▸ **GOAL OF THE EXERCISE**: Please restate word for word only the lines that start at the one containing "Sorry, the site now can not be accessed." and continue to the final line of the material.

▸ **RECORDED INFORMATION**:
* * *

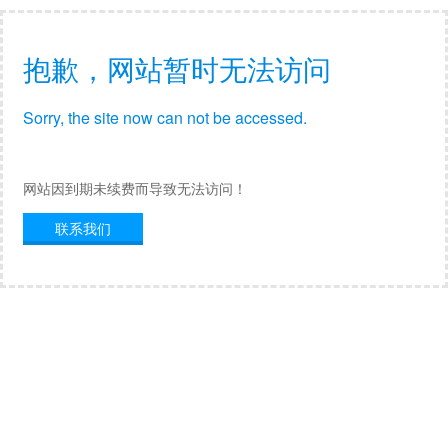
抱歉，网站暂时无法访问
Sorry, the site now can not be accessed.
网站因到期未续费而导致无法访问！
联系我们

* * *

▸ **SOLVED EXERCISE**:
Sorry, the site now can not be accessed.
网站因到期未续费而导致无法访问！
联系我们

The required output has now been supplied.